# REQUIRED WORK
If a line in the entries below includes "famiglia", pick it out and copy it.

Start of Block

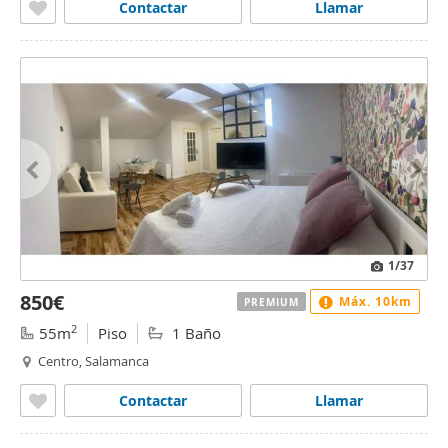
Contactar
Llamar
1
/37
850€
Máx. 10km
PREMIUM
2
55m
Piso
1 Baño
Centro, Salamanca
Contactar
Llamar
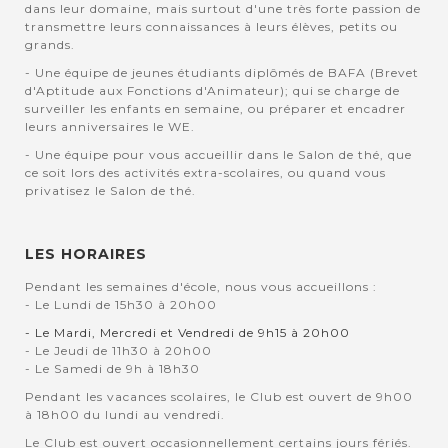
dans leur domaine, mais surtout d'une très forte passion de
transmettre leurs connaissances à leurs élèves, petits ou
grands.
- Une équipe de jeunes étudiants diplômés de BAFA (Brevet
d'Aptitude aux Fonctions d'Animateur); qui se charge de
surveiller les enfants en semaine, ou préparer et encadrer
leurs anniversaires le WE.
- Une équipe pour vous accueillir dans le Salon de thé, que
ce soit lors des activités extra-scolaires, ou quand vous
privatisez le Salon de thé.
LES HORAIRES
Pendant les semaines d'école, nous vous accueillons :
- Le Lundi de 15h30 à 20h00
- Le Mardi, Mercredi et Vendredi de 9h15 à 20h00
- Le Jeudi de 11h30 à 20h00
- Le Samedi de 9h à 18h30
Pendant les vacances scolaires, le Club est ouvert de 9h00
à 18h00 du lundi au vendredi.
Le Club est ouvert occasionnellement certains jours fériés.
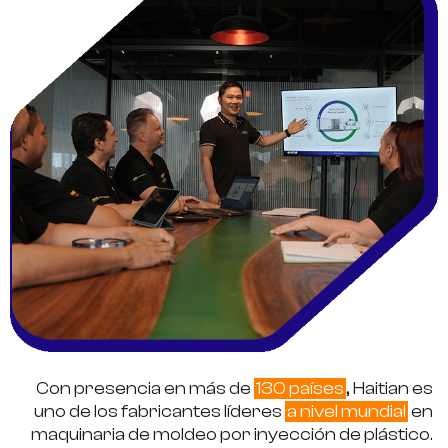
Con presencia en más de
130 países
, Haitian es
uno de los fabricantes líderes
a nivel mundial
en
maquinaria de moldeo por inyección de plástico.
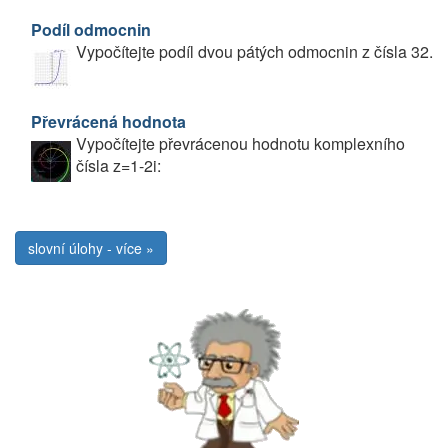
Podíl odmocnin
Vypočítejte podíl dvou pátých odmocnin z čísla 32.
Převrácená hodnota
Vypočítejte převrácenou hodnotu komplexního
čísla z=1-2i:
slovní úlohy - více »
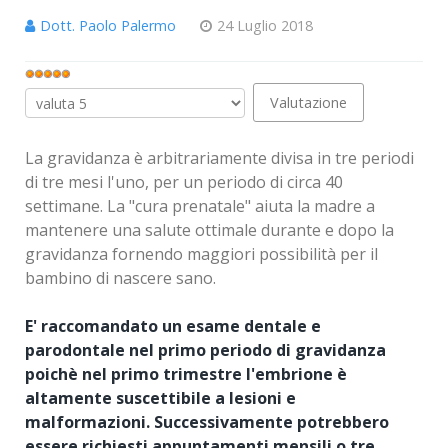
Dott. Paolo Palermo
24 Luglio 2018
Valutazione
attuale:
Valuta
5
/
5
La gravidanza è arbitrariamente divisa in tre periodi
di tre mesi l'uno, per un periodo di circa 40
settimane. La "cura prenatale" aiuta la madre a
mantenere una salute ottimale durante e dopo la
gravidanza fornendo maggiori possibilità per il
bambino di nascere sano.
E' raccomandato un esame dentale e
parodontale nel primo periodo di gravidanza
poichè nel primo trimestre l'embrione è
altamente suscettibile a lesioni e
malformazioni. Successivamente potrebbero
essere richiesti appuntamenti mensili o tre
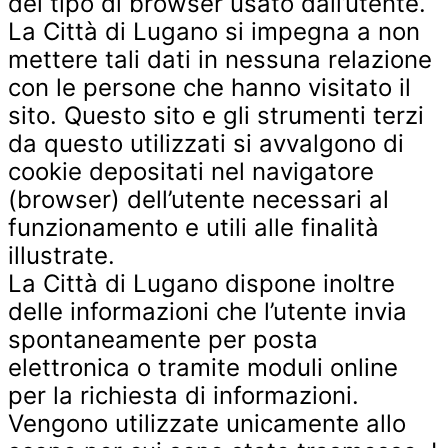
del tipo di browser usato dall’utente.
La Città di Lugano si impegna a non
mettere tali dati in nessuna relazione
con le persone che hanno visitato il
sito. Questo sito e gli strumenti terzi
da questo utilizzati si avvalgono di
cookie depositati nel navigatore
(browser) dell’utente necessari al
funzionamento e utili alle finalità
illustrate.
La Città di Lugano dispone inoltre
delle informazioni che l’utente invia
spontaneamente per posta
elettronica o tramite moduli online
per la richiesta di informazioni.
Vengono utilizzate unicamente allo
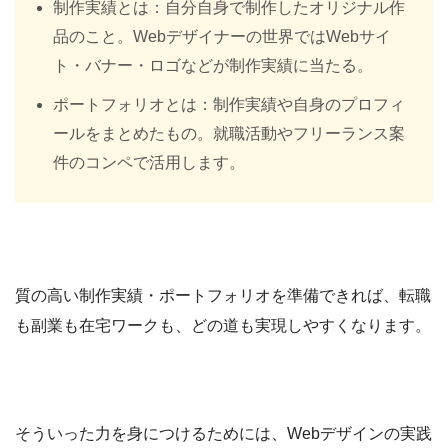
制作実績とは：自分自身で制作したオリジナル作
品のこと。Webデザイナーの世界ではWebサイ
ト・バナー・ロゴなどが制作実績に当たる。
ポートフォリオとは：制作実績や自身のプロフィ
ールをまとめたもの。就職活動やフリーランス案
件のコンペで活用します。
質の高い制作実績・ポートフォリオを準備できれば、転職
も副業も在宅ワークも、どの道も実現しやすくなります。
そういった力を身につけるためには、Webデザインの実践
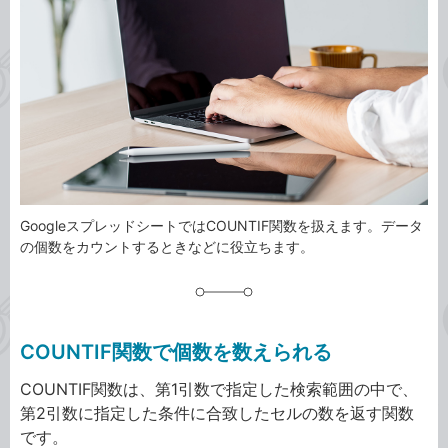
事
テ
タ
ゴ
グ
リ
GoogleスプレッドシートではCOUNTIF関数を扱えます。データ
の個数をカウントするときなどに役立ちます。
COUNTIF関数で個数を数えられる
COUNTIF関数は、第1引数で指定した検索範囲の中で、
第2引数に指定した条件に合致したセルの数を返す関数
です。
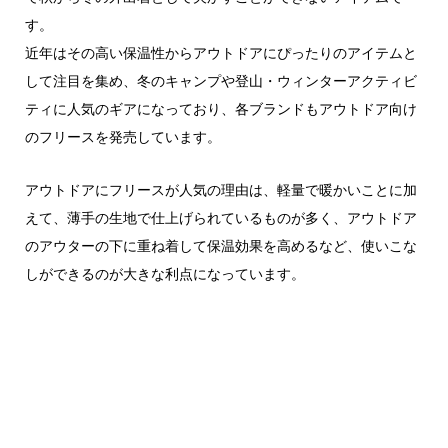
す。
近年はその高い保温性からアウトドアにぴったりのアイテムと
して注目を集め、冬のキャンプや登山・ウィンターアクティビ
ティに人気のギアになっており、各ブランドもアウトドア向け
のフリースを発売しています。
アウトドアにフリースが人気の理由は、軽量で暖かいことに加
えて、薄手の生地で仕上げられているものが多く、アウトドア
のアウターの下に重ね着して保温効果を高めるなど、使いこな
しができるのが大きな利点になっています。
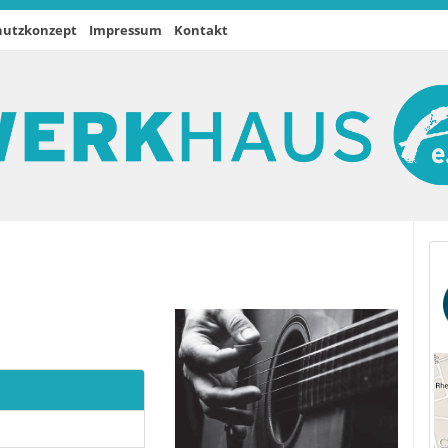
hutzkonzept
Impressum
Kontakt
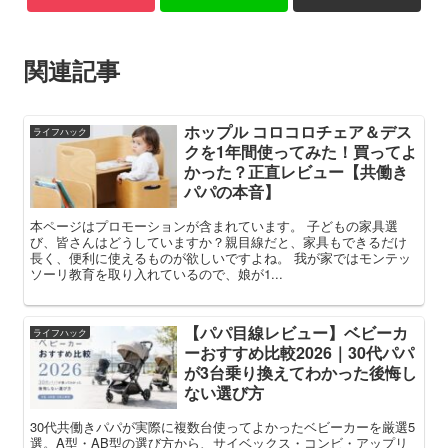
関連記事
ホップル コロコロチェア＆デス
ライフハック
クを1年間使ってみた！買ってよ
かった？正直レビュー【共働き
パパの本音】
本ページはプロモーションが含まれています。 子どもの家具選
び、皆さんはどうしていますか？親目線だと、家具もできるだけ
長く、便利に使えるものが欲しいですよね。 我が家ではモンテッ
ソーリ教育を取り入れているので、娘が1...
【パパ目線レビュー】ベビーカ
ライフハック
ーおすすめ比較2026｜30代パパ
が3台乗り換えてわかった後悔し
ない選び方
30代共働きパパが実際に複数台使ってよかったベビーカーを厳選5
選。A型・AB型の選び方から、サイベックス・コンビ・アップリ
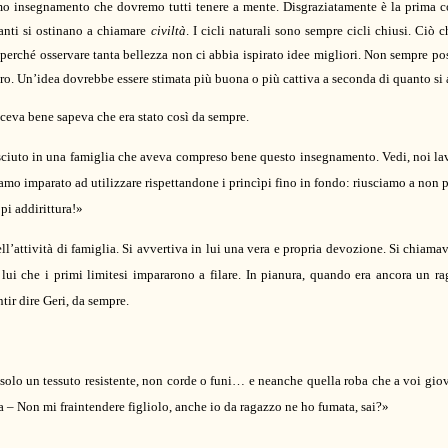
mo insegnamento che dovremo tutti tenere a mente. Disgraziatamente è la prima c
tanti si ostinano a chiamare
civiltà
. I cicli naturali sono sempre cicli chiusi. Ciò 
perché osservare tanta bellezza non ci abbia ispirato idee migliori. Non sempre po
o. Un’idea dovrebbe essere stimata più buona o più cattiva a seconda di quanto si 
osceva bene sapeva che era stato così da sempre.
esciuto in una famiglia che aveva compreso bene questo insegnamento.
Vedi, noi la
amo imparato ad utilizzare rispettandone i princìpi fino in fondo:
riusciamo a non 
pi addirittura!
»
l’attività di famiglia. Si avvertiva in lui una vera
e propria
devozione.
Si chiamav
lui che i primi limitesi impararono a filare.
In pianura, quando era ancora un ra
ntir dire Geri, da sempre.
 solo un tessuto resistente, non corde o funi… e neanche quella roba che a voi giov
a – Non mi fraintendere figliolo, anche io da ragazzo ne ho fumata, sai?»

End of Block

# COMPLETED EXERCISE
esciuto in una famiglia che aveva compreso bene questo insegnamento.
l’attività di famiglia. Si avvertiva in lui una vera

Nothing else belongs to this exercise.